陰陽論14精神の発生8

心が意識だというところまで来ましたので、また魂に少し戻ります。

意識が生まれる前の状態に魂が置かれていることになります。物心がつく前の状態は魂が育まれていますから、「三つ子の魂百まで」と言われるのもわかります。しかし、だからといって魂はその後から不変なのではありません。魂は常に働いています。心に浮かぶことは、その前に魂で作られたものだからです。今でいう無意識の領域は魂の活動範囲となります。

少なくとも生きている間に、魂は様々な影響を受けながら、変容もしています。だからこそ「魂が汚れる」とか「魂が磨かれる」こともあり、心のそれよりも強いトーンとして受け取られます。

以前申し上げたように、人の脳の中にホムンクルスみたいなものを考えると無限ループにはまりますが、魂の定義によってこれを避けることが可能です。心の中はとても「うるさい」ものです。私は幼年期、黙読ができた時に、不思議で仕方がなかった記憶があります。音がないのに音が頭の中に生まれているのです。

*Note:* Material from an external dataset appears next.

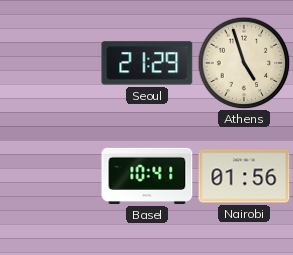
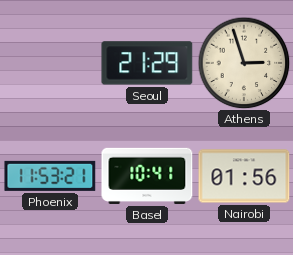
Athens: 4:57 -> 2:57
Phoenix: none -> 11:53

意の文字は解体すると、音と心です。古代の人もこの不思議は感じていたのでしょう。意は外界の一部を頭の中での再現したものだと言いたげです。だから続きはこうなっています。

「心有所憶謂之意」心は憶するところあり、之を〝意〟と謂う

「憶する」は「臆する」とは違います。意の動詞形みたいなもので、あれこれと音や映像が浮かぶことでしょう。しかし、何でもかんでも出てくるわけではない。魂の段階で限定されたものだけになります。心は魂の活動を受け取って、意識に上げているわけです。その限定の仕方が夢の中では緩いですね。では、日中それをきびしくしているのは何なのでしょうか?